Prompt -
Your answer should be an exact copy of every record.

Dataset content -
━━━━

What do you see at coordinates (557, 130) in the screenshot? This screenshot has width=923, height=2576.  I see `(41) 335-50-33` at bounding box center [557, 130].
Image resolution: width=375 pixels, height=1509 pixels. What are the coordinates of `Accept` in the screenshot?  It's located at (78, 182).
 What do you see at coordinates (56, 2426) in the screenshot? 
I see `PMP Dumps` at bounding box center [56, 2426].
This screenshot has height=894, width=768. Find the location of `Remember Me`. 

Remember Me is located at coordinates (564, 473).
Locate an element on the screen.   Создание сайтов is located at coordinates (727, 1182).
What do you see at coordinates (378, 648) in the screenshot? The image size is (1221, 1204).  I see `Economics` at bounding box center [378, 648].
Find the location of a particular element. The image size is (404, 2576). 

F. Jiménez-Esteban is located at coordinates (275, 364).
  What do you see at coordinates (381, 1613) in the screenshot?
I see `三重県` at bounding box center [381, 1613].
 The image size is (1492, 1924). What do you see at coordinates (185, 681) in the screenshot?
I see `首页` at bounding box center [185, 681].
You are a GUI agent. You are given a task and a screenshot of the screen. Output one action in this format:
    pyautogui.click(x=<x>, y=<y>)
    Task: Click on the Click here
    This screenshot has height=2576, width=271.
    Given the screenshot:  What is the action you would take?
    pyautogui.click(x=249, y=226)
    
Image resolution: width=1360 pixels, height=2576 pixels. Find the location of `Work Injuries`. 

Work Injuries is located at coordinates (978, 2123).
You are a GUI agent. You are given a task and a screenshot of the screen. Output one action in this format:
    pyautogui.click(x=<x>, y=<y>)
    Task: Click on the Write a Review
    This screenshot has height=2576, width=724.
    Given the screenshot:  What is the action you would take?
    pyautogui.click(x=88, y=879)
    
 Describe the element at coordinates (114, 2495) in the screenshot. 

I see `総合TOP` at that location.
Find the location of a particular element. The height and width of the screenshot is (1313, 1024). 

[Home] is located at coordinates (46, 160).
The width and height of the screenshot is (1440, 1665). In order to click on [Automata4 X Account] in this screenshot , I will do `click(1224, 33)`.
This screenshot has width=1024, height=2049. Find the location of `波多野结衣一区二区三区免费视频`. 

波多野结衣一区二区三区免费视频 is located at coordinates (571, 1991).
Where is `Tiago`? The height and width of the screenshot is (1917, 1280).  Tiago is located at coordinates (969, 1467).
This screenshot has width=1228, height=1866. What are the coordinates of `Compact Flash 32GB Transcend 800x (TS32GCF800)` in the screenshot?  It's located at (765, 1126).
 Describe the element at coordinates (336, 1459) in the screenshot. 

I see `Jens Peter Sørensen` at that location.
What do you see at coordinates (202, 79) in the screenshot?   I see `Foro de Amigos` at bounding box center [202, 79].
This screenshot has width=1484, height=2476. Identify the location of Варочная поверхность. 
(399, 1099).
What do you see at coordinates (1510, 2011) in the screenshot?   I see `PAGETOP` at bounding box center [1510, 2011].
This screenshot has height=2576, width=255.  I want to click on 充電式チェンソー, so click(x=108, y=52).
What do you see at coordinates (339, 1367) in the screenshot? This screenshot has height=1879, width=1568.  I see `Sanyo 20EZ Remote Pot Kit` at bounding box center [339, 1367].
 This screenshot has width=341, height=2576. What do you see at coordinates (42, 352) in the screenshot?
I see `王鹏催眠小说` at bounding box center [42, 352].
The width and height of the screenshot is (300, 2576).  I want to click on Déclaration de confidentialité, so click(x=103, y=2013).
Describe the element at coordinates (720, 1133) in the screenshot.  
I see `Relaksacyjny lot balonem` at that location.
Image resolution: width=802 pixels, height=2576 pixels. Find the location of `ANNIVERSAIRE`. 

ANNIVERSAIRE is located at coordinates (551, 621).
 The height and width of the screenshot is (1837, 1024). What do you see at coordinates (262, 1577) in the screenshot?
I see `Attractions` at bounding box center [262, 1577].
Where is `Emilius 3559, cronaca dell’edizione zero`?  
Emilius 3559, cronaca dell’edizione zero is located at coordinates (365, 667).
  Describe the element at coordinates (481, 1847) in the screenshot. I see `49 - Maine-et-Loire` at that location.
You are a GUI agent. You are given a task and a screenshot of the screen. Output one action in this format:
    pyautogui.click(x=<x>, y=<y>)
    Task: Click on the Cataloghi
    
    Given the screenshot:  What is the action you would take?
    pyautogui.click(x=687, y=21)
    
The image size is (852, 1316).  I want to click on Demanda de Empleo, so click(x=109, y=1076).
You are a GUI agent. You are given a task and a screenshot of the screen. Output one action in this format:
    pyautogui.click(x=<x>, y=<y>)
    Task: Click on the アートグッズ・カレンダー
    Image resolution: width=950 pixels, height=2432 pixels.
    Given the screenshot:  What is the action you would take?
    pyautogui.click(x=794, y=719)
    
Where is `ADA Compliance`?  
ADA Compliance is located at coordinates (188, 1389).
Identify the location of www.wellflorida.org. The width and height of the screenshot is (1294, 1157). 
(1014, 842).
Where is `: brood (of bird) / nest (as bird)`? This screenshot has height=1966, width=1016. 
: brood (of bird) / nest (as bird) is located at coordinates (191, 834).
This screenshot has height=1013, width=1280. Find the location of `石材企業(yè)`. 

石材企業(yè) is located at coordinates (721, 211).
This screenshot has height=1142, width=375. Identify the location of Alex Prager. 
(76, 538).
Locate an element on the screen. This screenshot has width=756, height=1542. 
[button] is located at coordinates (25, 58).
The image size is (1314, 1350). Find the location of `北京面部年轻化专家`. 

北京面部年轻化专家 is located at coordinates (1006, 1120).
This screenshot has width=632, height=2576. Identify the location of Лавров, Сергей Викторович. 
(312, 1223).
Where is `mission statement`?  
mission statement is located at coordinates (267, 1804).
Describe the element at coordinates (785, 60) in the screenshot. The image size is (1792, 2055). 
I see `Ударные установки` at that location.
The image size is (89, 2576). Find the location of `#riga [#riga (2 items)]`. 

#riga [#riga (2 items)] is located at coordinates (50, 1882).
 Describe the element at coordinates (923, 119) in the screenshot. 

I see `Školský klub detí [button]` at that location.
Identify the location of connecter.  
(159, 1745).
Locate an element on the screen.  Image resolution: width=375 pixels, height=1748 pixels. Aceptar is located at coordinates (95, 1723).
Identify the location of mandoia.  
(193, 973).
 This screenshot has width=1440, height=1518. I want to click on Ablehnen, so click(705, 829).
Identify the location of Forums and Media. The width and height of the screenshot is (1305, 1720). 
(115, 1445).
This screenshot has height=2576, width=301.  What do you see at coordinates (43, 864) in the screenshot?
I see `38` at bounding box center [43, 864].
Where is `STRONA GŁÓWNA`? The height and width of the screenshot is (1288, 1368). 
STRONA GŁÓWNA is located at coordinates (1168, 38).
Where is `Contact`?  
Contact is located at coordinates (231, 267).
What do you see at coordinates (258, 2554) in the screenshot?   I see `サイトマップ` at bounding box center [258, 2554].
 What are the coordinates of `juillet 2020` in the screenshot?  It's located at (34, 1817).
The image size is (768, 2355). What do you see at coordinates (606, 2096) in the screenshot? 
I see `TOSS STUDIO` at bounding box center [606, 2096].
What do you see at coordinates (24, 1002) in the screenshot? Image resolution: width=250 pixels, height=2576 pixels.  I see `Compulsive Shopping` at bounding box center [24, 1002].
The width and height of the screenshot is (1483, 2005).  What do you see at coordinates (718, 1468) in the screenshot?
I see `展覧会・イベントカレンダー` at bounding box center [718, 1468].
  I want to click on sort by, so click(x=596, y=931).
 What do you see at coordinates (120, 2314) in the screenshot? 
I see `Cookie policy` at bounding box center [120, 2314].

━━━━

Completed task -
What do you see at coordinates (557, 130) in the screenshot? This screenshot has width=923, height=2576.  I see `(41) 335-50-33` at bounding box center [557, 130].
Image resolution: width=375 pixels, height=1509 pixels. What are the coordinates of `Accept` in the screenshot?  It's located at (78, 182).
 What do you see at coordinates (56, 2426) in the screenshot? 
I see `PMP Dumps` at bounding box center [56, 2426].
This screenshot has height=894, width=768. Find the location of `Remember Me`. 

Remember Me is located at coordinates (564, 473).
Locate an element on the screen.   Создание сайтов is located at coordinates (727, 1182).
What do you see at coordinates (378, 648) in the screenshot? The image size is (1221, 1204).  I see `Economics` at bounding box center [378, 648].
Find the location of a particular element. The image size is (404, 2576). 

F. Jiménez-Esteban is located at coordinates (275, 364).
  What do you see at coordinates (381, 1613) in the screenshot?
I see `三重県` at bounding box center [381, 1613].
 The image size is (1492, 1924). What do you see at coordinates (185, 681) in the screenshot?
I see `首页` at bounding box center [185, 681].
You are a GUI agent. You are given a task and a screenshot of the screen. Output one action in this format:
    pyautogui.click(x=<x>, y=<y>)
    Task: Click on the Click here
    This screenshot has height=2576, width=271.
    Given the screenshot:  What is the action you would take?
    pyautogui.click(x=249, y=226)
    
Image resolution: width=1360 pixels, height=2576 pixels. Find the location of `Work Injuries`. 

Work Injuries is located at coordinates (978, 2123).
You are a GUI agent. You are given a task and a screenshot of the screen. Output one action in this format:
    pyautogui.click(x=<x>, y=<y>)
    Task: Click on the Write a Review
    This screenshot has height=2576, width=724.
    Given the screenshot:  What is the action you would take?
    pyautogui.click(x=88, y=879)
    
 Describe the element at coordinates (114, 2495) in the screenshot. 

I see `総合TOP` at that location.
Find the location of a particular element. The height and width of the screenshot is (1313, 1024). 

[Home] is located at coordinates (46, 160).
The width and height of the screenshot is (1440, 1665). In order to click on [Automata4 X Account] in this screenshot , I will do `click(1224, 33)`.
This screenshot has width=1024, height=2049. Find the location of `波多野结衣一区二区三区免费视频`. 

波多野结衣一区二区三区免费视频 is located at coordinates (571, 1991).
Where is `Tiago`? The height and width of the screenshot is (1917, 1280).  Tiago is located at coordinates (969, 1467).
This screenshot has width=1228, height=1866. What are the coordinates of `Compact Flash 32GB Transcend 800x (TS32GCF800)` in the screenshot?  It's located at (765, 1126).
 Describe the element at coordinates (336, 1459) in the screenshot. 

I see `Jens Peter Sørensen` at that location.
What do you see at coordinates (202, 79) in the screenshot?   I see `Foro de Amigos` at bounding box center [202, 79].
This screenshot has width=1484, height=2476. Identify the location of Варочная поверхность. 
(399, 1099).
What do you see at coordinates (1510, 2011) in the screenshot?   I see `PAGETOP` at bounding box center [1510, 2011].
This screenshot has height=2576, width=255.  I want to click on 充電式チェンソー, so click(x=108, y=52).
What do you see at coordinates (339, 1367) in the screenshot? This screenshot has height=1879, width=1568.  I see `Sanyo 20EZ Remote Pot Kit` at bounding box center [339, 1367].
 This screenshot has width=341, height=2576. What do you see at coordinates (42, 352) in the screenshot?
I see `王鹏催眠小说` at bounding box center [42, 352].
The width and height of the screenshot is (300, 2576).  I want to click on Déclaration de confidentialité, so click(x=103, y=2013).
Describe the element at coordinates (720, 1133) in the screenshot.  
I see `Relaksacyjny lot balonem` at that location.
Image resolution: width=802 pixels, height=2576 pixels. Find the location of `ANNIVERSAIRE`. 

ANNIVERSAIRE is located at coordinates (551, 621).
 The height and width of the screenshot is (1837, 1024). What do you see at coordinates (262, 1577) in the screenshot?
I see `Attractions` at bounding box center [262, 1577].
Where is `Emilius 3559, cronaca dell’edizione zero`?  
Emilius 3559, cronaca dell’edizione zero is located at coordinates (365, 667).
  Describe the element at coordinates (481, 1847) in the screenshot. I see `49 - Maine-et-Loire` at that location.
You are a GUI agent. You are given a task and a screenshot of the screen. Output one action in this format:
    pyautogui.click(x=<x>, y=<y>)
    Task: Click on the Cataloghi
    
    Given the screenshot:  What is the action you would take?
    pyautogui.click(x=687, y=21)
    
The image size is (852, 1316).  I want to click on Demanda de Empleo, so click(x=109, y=1076).
You are a GUI agent. You are given a task and a screenshot of the screen. Output one action in this format:
    pyautogui.click(x=<x>, y=<y>)
    Task: Click on the アートグッズ・カレンダー
    Image resolution: width=950 pixels, height=2432 pixels.
    Given the screenshot:  What is the action you would take?
    pyautogui.click(x=794, y=719)
    
Where is `ADA Compliance`?  
ADA Compliance is located at coordinates (188, 1389).
Identify the location of www.wellflorida.org. The width and height of the screenshot is (1294, 1157). 
(1014, 842).
Where is `: brood (of bird) / nest (as bird)`? This screenshot has height=1966, width=1016. 
: brood (of bird) / nest (as bird) is located at coordinates (191, 834).
This screenshot has height=1013, width=1280. Find the location of `石材企業(yè)`. 

石材企業(yè) is located at coordinates (721, 211).
This screenshot has height=1142, width=375. Identify the location of Alex Prager. 
(76, 538).
Locate an element on the screen. This screenshot has width=756, height=1542. 
[button] is located at coordinates (25, 58).
The image size is (1314, 1350). Find the location of `北京面部年轻化专家`. 

北京面部年轻化专家 is located at coordinates (1006, 1120).
This screenshot has width=632, height=2576. Identify the location of Лавров, Сергей Викторович. 
(312, 1223).
Where is `mission statement`?  
mission statement is located at coordinates (267, 1804).
Describe the element at coordinates (785, 60) in the screenshot. The image size is (1792, 2055). 
I see `Ударные установки` at that location.
The image size is (89, 2576). Find the location of `#riga [#riga (2 items)]`. 

#riga [#riga (2 items)] is located at coordinates (50, 1882).
 Describe the element at coordinates (923, 119) in the screenshot. 

I see `Školský klub detí [button]` at that location.
Identify the location of connecter.  
(159, 1745).
Locate an element on the screen.  Image resolution: width=375 pixels, height=1748 pixels. Aceptar is located at coordinates (95, 1723).
Identify the location of mandoia.  
(193, 973).
 This screenshot has width=1440, height=1518. I want to click on Ablehnen, so click(705, 829).
Identify the location of Forums and Media. The width and height of the screenshot is (1305, 1720). 
(115, 1445).
This screenshot has height=2576, width=301.  What do you see at coordinates (43, 864) in the screenshot?
I see `38` at bounding box center [43, 864].
Where is `STRONA GŁÓWNA`? The height and width of the screenshot is (1288, 1368). 
STRONA GŁÓWNA is located at coordinates (1168, 38).
Where is `Contact`?  
Contact is located at coordinates (231, 267).
What do you see at coordinates (258, 2554) in the screenshot?   I see `サイトマップ` at bounding box center [258, 2554].
 What are the coordinates of `juillet 2020` in the screenshot?  It's located at (34, 1817).
The image size is (768, 2355). What do you see at coordinates (606, 2096) in the screenshot? 
I see `TOSS STUDIO` at bounding box center [606, 2096].
What do you see at coordinates (24, 1002) in the screenshot? Image resolution: width=250 pixels, height=2576 pixels.  I see `Compulsive Shopping` at bounding box center [24, 1002].
The width and height of the screenshot is (1483, 2005).  What do you see at coordinates (718, 1468) in the screenshot?
I see `展覧会・イベントカレンダー` at bounding box center [718, 1468].
  I want to click on sort by, so click(x=596, y=931).
 What do you see at coordinates (120, 2314) in the screenshot? 
I see `Cookie policy` at bounding box center [120, 2314].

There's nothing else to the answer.